Open satorugojos opened 1 week ago

satorugojos commented 1 week ago
from transformers import Qwen2VLForConditionalGeneration, AutoTokenizer, AutoProcessor, AutoConfig
from qwen_vl_utils import process_vision_info
import torch

model_name = "Qwen/Qwen2-VL-7B-Instruct-GPTQ-Int4"

config = AutoConfig.from_pretrained(model_name)
config.quantization_config["disable_exllama"] = True

# # default: Load the model on the available device(s)
# model = Qwen2VLForConditionalGeneration.from_pretrained(model_name,config=config)

# We recommend enabling flash_attention_2 for better acceleration and memory saving, especially in multi-image and video scenarios.
model = Qwen2VLForConditionalGeneration.from_pretrained(
    model_name,
    torch_dtype=torch.bfloat16,
    config=config,
    #attn_implementation="flash_attention_2",
    attn_implementation="eager",
)

    # default processer
# processor = AutoProcessor.from_pretrained(model_name)

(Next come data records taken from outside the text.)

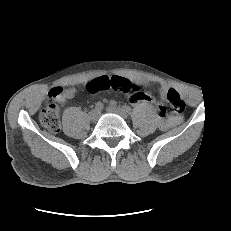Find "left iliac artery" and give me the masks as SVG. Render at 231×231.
<instances>
[{"label": "left iliac artery", "mask_w": 231, "mask_h": 231, "mask_svg": "<svg viewBox=\"0 0 231 231\" xmlns=\"http://www.w3.org/2000/svg\"><path fill=\"white\" fill-rule=\"evenodd\" d=\"M122 109L127 113H130V111H131V108L127 105L122 106Z\"/></svg>", "instance_id": "1"}]
</instances>
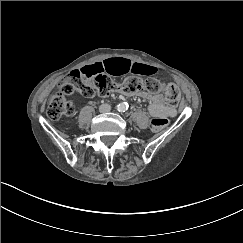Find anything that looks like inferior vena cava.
Masks as SVG:
<instances>
[{
  "label": "inferior vena cava",
  "instance_id": "obj_1",
  "mask_svg": "<svg viewBox=\"0 0 243 243\" xmlns=\"http://www.w3.org/2000/svg\"><path fill=\"white\" fill-rule=\"evenodd\" d=\"M110 111H111V106L108 104H102L99 106L100 113H105V112H110Z\"/></svg>",
  "mask_w": 243,
  "mask_h": 243
}]
</instances>
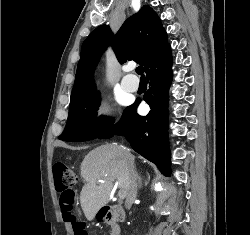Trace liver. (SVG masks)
Wrapping results in <instances>:
<instances>
[{
  "label": "liver",
  "mask_w": 250,
  "mask_h": 235,
  "mask_svg": "<svg viewBox=\"0 0 250 235\" xmlns=\"http://www.w3.org/2000/svg\"><path fill=\"white\" fill-rule=\"evenodd\" d=\"M81 176L85 184L80 203L89 221L109 202L115 180L120 189L128 192L129 166L121 157L120 146L106 144L91 150L81 164Z\"/></svg>",
  "instance_id": "6515ba94"
}]
</instances>
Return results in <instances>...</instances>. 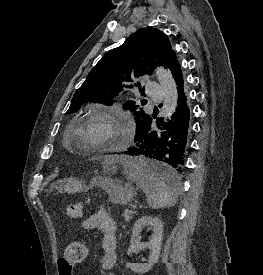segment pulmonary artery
<instances>
[{"mask_svg":"<svg viewBox=\"0 0 263 275\" xmlns=\"http://www.w3.org/2000/svg\"><path fill=\"white\" fill-rule=\"evenodd\" d=\"M146 92L150 98L159 101L162 98V90L160 86L155 82H149L146 85Z\"/></svg>","mask_w":263,"mask_h":275,"instance_id":"1","label":"pulmonary artery"}]
</instances>
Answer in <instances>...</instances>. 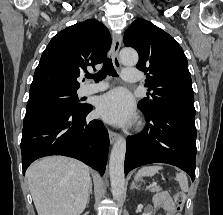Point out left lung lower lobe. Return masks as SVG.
Returning a JSON list of instances; mask_svg holds the SVG:
<instances>
[{"label": "left lung lower lobe", "instance_id": "obj_1", "mask_svg": "<svg viewBox=\"0 0 223 215\" xmlns=\"http://www.w3.org/2000/svg\"><path fill=\"white\" fill-rule=\"evenodd\" d=\"M142 112L146 127L140 134L127 138L125 174L141 165L167 163L181 168L194 181L195 115L165 109Z\"/></svg>", "mask_w": 223, "mask_h": 215}]
</instances>
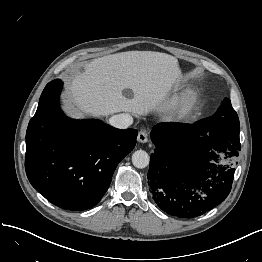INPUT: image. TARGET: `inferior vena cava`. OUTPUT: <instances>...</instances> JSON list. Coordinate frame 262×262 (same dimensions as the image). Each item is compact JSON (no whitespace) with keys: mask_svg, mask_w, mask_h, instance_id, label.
<instances>
[{"mask_svg":"<svg viewBox=\"0 0 262 262\" xmlns=\"http://www.w3.org/2000/svg\"><path fill=\"white\" fill-rule=\"evenodd\" d=\"M109 123L115 128L126 129L133 123V118L130 114L122 113L112 116Z\"/></svg>","mask_w":262,"mask_h":262,"instance_id":"602c4592","label":"inferior vena cava"}]
</instances>
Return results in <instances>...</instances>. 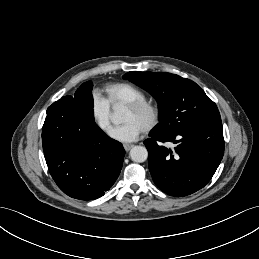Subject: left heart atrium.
Masks as SVG:
<instances>
[{
  "instance_id": "obj_1",
  "label": "left heart atrium",
  "mask_w": 259,
  "mask_h": 259,
  "mask_svg": "<svg viewBox=\"0 0 259 259\" xmlns=\"http://www.w3.org/2000/svg\"><path fill=\"white\" fill-rule=\"evenodd\" d=\"M142 129L132 121H125L110 131V136L123 142H132L139 138Z\"/></svg>"
}]
</instances>
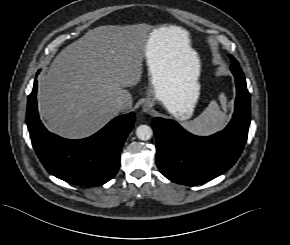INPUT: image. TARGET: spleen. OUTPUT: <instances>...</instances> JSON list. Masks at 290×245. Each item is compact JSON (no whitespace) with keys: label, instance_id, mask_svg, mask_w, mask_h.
Returning a JSON list of instances; mask_svg holds the SVG:
<instances>
[{"label":"spleen","instance_id":"3e777b00","mask_svg":"<svg viewBox=\"0 0 290 245\" xmlns=\"http://www.w3.org/2000/svg\"><path fill=\"white\" fill-rule=\"evenodd\" d=\"M222 111L215 100L194 120L184 123V127L195 135L207 136L214 134L225 127L227 122V98L224 93L219 95Z\"/></svg>","mask_w":290,"mask_h":245}]
</instances>
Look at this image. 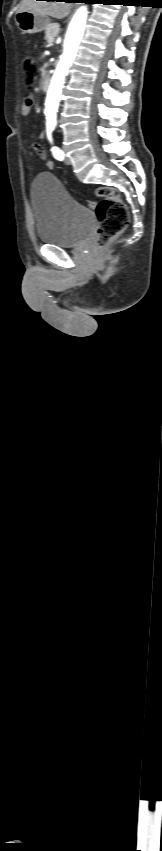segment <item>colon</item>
Wrapping results in <instances>:
<instances>
[{"label": "colon", "mask_w": 162, "mask_h": 851, "mask_svg": "<svg viewBox=\"0 0 162 851\" xmlns=\"http://www.w3.org/2000/svg\"><path fill=\"white\" fill-rule=\"evenodd\" d=\"M38 74V67L34 59L25 55L23 59V76L27 86H32ZM96 195L100 198L97 202H90L94 208L99 224L96 231L95 247L102 250L114 237L124 231L129 222V211L121 199L119 192L109 186L96 189Z\"/></svg>", "instance_id": "obj_1"}]
</instances>
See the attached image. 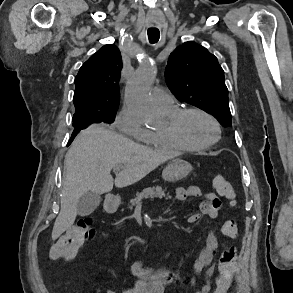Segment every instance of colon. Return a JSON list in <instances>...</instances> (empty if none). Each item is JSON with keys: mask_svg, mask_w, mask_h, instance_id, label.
Instances as JSON below:
<instances>
[{"mask_svg": "<svg viewBox=\"0 0 293 293\" xmlns=\"http://www.w3.org/2000/svg\"><path fill=\"white\" fill-rule=\"evenodd\" d=\"M212 184L216 191L231 204L236 203L237 193L229 180L222 175H214L212 177ZM222 232L228 238H236L238 234L236 221H226L223 225ZM94 235L95 227L92 218H80L52 246L50 252L51 258L71 260L75 256L79 246ZM236 260L237 252L234 247H229L223 251L218 262V275L216 277V287L213 293L228 292L236 270Z\"/></svg>", "mask_w": 293, "mask_h": 293, "instance_id": "obj_1", "label": "colon"}]
</instances>
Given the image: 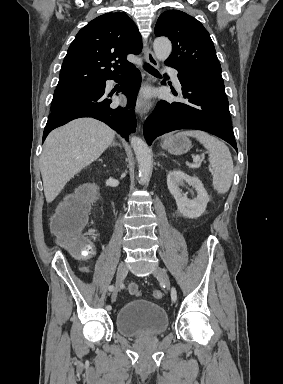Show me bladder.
Masks as SVG:
<instances>
[{
  "mask_svg": "<svg viewBox=\"0 0 283 384\" xmlns=\"http://www.w3.org/2000/svg\"><path fill=\"white\" fill-rule=\"evenodd\" d=\"M116 330L126 338L160 336L168 328L169 314L165 308L147 299H133L116 312Z\"/></svg>",
  "mask_w": 283,
  "mask_h": 384,
  "instance_id": "bladder-1",
  "label": "bladder"
}]
</instances>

# The default range for the number of visual tokens per image in the model is 4-16384. You can set min_pixels and max_pixels according to your needs, such as a token count range of 256-1280, to balance speed and memory usage.
# min_pixels = 256*28*28
# max_pixels = 1280*28*28
min_pixels = 256*28*28
max_pixels = 480*28*28
processor = AutoProcessor.from_pretrained(model_name, min_pixels=min_pixels, max_pixels=max_pixels)

messages = [
    {
        "role": "user",
        "content": [
            {
                "type": "image",
                "image": "./1.jpg",
            },
            {"type": "text", "text": "Describe this image."},
        ],
    }
]

# Preparation for inference
text = processor.apply_chat_template(
    messages, tokenize=False, add_generation_prompt=True
)
image_inputs, video_inputs = process_vision_info(messages)
inputs = processor(
    text=[text],
    images=image_inputs,
    videos=video_inputs,
    padding=True,
    return_tensors="pt",
)

# Inference: Generation of the output
generated_ids = model.generate(**inputs, max_new_tokens=128)
generated_ids_trimmed = [
    out_ids[len(in_ids) :] for in_ids, out_ids in zip(inputs.input_ids, generated_ids)
]
output_text = processor.batch_decode(
    generated_ids_trimmed, skip_special_tokens=True, clean_up_tokenization_spaces=False
)
print(output_text)

I cloned the files from the address https://huggingface.co/Qwen/Qwen2-VL-7B-Instruct-GPTQ-Int4 to my computer, and when I ran the code block above, it did not produce any output. Is this because the model is not loaded in the Transformers library? Where am I making a mistake?

ShuaiBai623 commented 1 week ago

Maybe model_name should be your local path.

ShuaiBai623 commented 1 week ago

from modelscope import snapshot_download model_dir = snapshot_download(model_name)

satorugojos commented 1 week ago

Maybe model_name should be your local path.

thanks for the reply, it loads the model successfully but does not produce any output.